New to Culture Lab Detroit in 2015, and another outgrowth from past years’ dialogues, was the launch of Culture Lab Design - an exclusive line of products, loosely related to the theme of "green space," created by internationally renowned designers in collaboration with Detroit artists, businesses, organizations and manufacturers.
David Stark with Victoria Ashley Shaheen
Kelly Behun with Cass Community Social Services
Estudio Campana with Todd Erickson at College for Creative Studies Foundry
Sebastian Errazuriz with Samuel Arambula at TechShop
Paola Navone with with Detroit Sewn and Andrew Ward at Line Studio.
The new products were launched with a two-week pop-up shop designed by David Stark at Nora and sold online. All proceeds from Culture Lab Design went to collaborating Detroit artists, businesses, organizations and manufacturers.
Celebrity event designer and lifestyle expert David Stark in collaboration with Detroit ceramicist Victoria Ashley Shaheen create glazed, ceramic flower rests in various dimensions, paired with elegant, glass cylinders in a range of sizes. The pierced array of holes create flexibility for creatively arranged floral displays that can be at once spare and lyrical or lush and full, depending on desire. The rests put a structure that florists have historically hidden out front as an elegant, chic feature, and the vase/rest combinations can stand alone as individual units or can be combined as a group to create multileveled displays.
Discarded tires are repurposed using traditional macrame knotting techniques. These designs are made from the sidewalls of tires and incorporate automotive valve springs and transmission crowns. Made in collaboration with Cass Community Social Services.
The Detroit Vase is made using traditional cotton dolls handcrafted by an NGO located in the town of Esperança ("Hope" in Portuguese) in the northeast of Brazil. We then added the chemical process of electrodeposition to coat them in metal. We wanted to introduce this universe to Detroit. The word hope is related to the renaissance of Detroit while the human figures to the factory workers that built the city. Made in collaboration with Todd Erickson at College for Creative Studies Foundry.
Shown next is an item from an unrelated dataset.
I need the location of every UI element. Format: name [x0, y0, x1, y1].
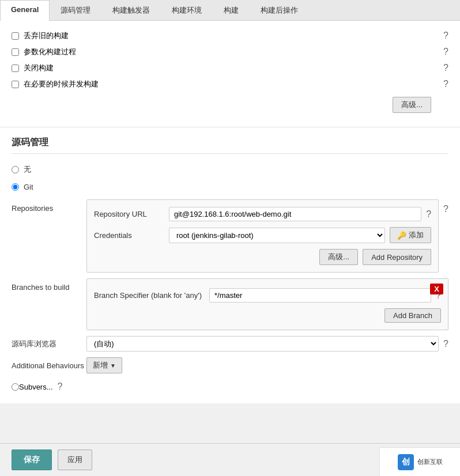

Culture Lab Detroit and Sebastian Errazuriz Studio have partnered together with the goal of sparking a sense of regeneration in Detroit. The result of this collaboration is the Rock Lamp, a photo luminescent lamp made from the unusable and unwanted debris that has been left in Detroit. The lamp is not powered by electricity but with high grade phosphorescent material. Made in collaboration with Samuel Arambula at TechShop.
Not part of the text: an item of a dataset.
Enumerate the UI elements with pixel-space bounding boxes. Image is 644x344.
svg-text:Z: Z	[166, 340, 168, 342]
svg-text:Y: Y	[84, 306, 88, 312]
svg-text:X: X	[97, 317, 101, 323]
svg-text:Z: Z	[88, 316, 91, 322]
The Mario Overall is dedicated to the timeless passion of gardening and to the joy of having your your hands in the earth. Happily and comfortably wear over the clothes. Setting is not important, whether you wear them in the countryside or a small urban garden. The joy of working the land with your pockets full of seeds and gardening tools has no age and no place. Made in collaboration with Detroit Sewn.
An urban garden peeping out of concrete. Plants climbing from the planters on terraces and balconies or breaking into a garden with an unexpected presence. The April Cement Planters embody the poetry of simple things and the beauty of the rough, imperfect and handmade. Together they tell a little story about the world. Made in collaboration with Andrew Ward at Line Studio.